§11. Je passe devant un bar. Où je reconnais un membre du groupe d’action, seul, buvant une bière la tête posée sur sa main. Triste. Je sais que je ne devrais pas aller le voir, nous ne sommes pas censés nous connaître en civil. Je reviens de la Victoria une fois de plus, je suis encore empli de la bonté que je retire de cette action-là – quel contraste avec le contexte dans le lequel j’ai rencontré cet homme ! Il n’a pas l’air bien / il y a la règle. Et Jésus n’a-t-il pas enfreint la règle de temps en temps au grand dam des Pharisiens ? Et puis, j’avoue qu’il saura peut-être me renseigner sur Natalia : j’ai si peur pour elle depuis que je l’ai laissée à Temuco, peur que sa colère l’emporte.

— Oh… le Pacifiste.

— Je peux m’asseoir avec toi ?

Il me dévisage, suspicieux.

— Je suis un de tes collègues de travail, si tu veux…

Et je prends place sans attendre sa réponse.
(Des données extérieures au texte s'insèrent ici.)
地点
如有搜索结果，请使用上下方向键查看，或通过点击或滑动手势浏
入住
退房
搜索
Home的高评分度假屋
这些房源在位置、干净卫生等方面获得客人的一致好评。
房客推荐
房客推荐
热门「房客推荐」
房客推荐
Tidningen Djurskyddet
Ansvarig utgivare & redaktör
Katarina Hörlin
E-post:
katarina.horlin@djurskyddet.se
Juan est passé par là… il faut que je m’impose un peu, il n’a pas tort.

— Ah oui ? On est collègue ? Alors tu l’as vu passer, aussi, cette merde de journal qu’on doit imprimer et qui est déjà prêt à être distribué dans quelques heures, pour que tous les bons Chiliens du fric se réjouissent.

— Je ne l’ai pas vu passer, ce Mercurio. J’étais en congé aujourd’hui…
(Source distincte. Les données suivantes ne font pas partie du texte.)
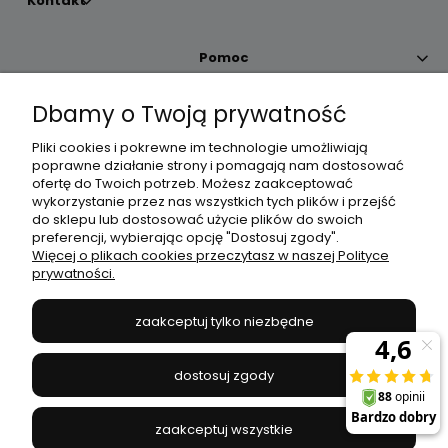
Kontakt
Pomoc
Dbamy o Twoją prywatność
Moje konto
Pliki cookies i pokrewne im technologie umożliwiają
poprawne działanie strony i pomagają nam dostosować
Płatności i dostawa
ofertę do Twoich potrzeb. Możesz zaakceptować
wykorzystanie przez nas wszystkich tych plików i przejść
do sklepu lub dostosować użycie plików do swoich
Informacje
preferencji, wybierając opcję "Dostosuj zgody".
Więcej o plikach cookies przeczytasz w naszej Polityce
prywatności.
O nas
zaakceptuj tylko niezbędne
JANEX
// ul. Przemysłowa 11a, 75-216 Koszalin //
NIP
669-050-03-43
dostosuj zgody
//
Tel.:
504 545 749
//
E-mail:
sklep@janexmarket.pl
zaakceptuj wszystkie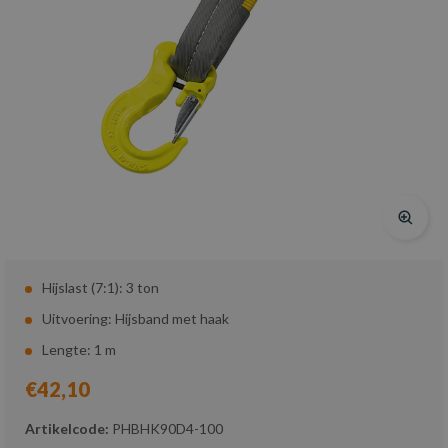
Hijslast (7:1): 3 ton
Uitvoering: Hijsband met haak
Lengte: 1 m
€42,10
Artikelcode:
PHBHK90D4-100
— Tu aurais mieux fait d’être là, tu nous as manqué, dis-donc…

— Qu’est-ce qu’il y a eu ?

— Eh bien tu vas dépenser 20 escudos, “Eusebio”, et voir par toi-même que le chemin de la légalité c’était une tactique de merde ! On aurait mieux fait d’attaquer le Congrès et les tuer tous un par un, si déjà Allende ne voulait pas le fermer. On se serait fait massacrer, mais au moins on ne serait pas partis tout seuls…

Adoption par la Chambre des Députés d’une motion qui accuse le président ; les généraux se réunissent secrètement – Les responsables nationaux de la CUT y compris le démocrate-chrétien Ernesto Vogel, invitent les travailleurs à renforcer la vigilance.